La psychanalyse serait le compte-rendu freudien de ce que les gens peuvent faire avec l’expérience de la perte du sentiment d’être exceptionnel, d’être un peuple élu et le préféré de la famille… « Freud ne cessa de s’intéresser à la façon dont l’individu moderne devient toujours – et ne devient jamais – unique. Et construit son avenir sur cette carence » (p. 75). La sensibilité de Freud est plus élégiaque que commémorative ; l’hypothèse inconsciente de l’enfant serait d’avoir possédé sa mère et son potentiel de plaisir, et de se sentir continuellement en train de la perdre ; l’expérience du deuil et de nos limites est ainsi sous-jacente au plaidoyer freudien en faveur du plaisir.  Grâce à sa méthodologie scientifique, Freud allait réincor-porer dans une compréhension cohérente tout ce qui déréglait la culture : la sexualité, la violence et leur transformation en symptômes.

Quel futur peut-on récupérer du passé ? Le Freud des Lumières veut croire que ce qu’on a perdu peut être récupéré sous la forme du savoir. Un Freud plus sombre et problématique pense que le sujet humain n’est ni progressiste ni accessible à la raison  et se dresse contre les résistances de ses contemporains à se connaître. La connaissance n’est qu’un médiocre contenant pour la sexualité et la violence… Le Freud qui émerge ainsi d’une enfance juive de son époque, assez banale en un sens, pour entrer dans l’éducation libérale de la Vienne des années 1870 est ainsi habité par des questions fondamentales : qu’ont perdu les Juifs et que peuvent-ils devenir ? Plus largement : que doivent abandonner ses contemporains pour vivre leur vie et que coûte un tel renoncement ? Et du point de vue de la méthode : comment quelqu’un peut-il changer quelqu’un ?

Adam Phillips reprend dans cette perspective les éléments de l’histoire du jeune Freud, grand lecteur, passionné par l’histoire ancienne, adolescent brièvement amoureux de Gisela dont il admire beaucoup la mère, très cultivée, et qui décide de devenir explorateur de la nature, tant il est avide de connaissances et marqué par la pensée de Darwin. Il évoque les aînés et compagnons décisifs Brücke, Charcot, Breuer et Fliess qui lui offrirent une sorte d’institution professionnelle et affective, et dresse un portrait remarquable de celle qui deviendra sa femme, Martha, que Freud rencontre à trente-six ans. Mais le rapport de Freud à la pensée et à l’institution scientifique ne sera pas sans ambivalence. Le savoir commence par une réalisation imaginaire de désir. La psychanalyse sera une tentative scientifique de com-prendre la puissance et l’origine des préjugés. Car l’inconscient est la partie de nous-mêmes qui sabote nos théories sur nous-mêmes et rend éphémères nos convictions, il ne nous laisse pas nous installer… Freud n’a découvert ni la sexualité infantile, ni l’inconscient, ni l’auto-destructivité radicale, mais il a révisé le sens traditionnel de ce que cela signifiait, et il y a ajouté une méthode d’exploration. Le travail du rêve marque la façon dont nous empruntons sans cesse au monde qui nous entoure, tout en nous protégeant de cette immersion par des défenses de survie  (elle-mêmes empruntées à la culture) qui masquent et déforment notre désir.

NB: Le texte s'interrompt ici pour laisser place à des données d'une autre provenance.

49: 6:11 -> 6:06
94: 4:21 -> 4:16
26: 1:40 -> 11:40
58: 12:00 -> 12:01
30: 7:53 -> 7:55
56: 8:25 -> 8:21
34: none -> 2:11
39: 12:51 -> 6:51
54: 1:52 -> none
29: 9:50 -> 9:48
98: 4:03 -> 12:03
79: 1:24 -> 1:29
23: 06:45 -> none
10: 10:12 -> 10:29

La suite du livre explore les particularités de l’élaboration freudienne, et plus particuliè-rement les enjeux des cinq grands livres rédigés au tournant du siècle, entre 1898 et 1905 (L’Interprétation des rêves, La psychopathologie de la vie quotidienne, Fragment d’une analyse d’hystérie, Trois essais sur la théorie sexuelle et Le mot d’esprit et sa relation à l’inconscient). L’auteur montre combien la psychanalyse que Freud a pu inventer – emblématiquement représentée par la judéité, la télépathie et les cigares – est, comme son fondateur, d’un statut incertain, comme l’est aussi le lien entre transgression et connaissance, ainsi que l’inventivité incessante d’une sociabilité et d’une communication consciente et inconsciente.

On ne peut que souligner l’intelligence remarquable de la psychanalyse qui sous-tend cette reconstruction passionnante et complexe de la formation et des intuitions du jeune Freud.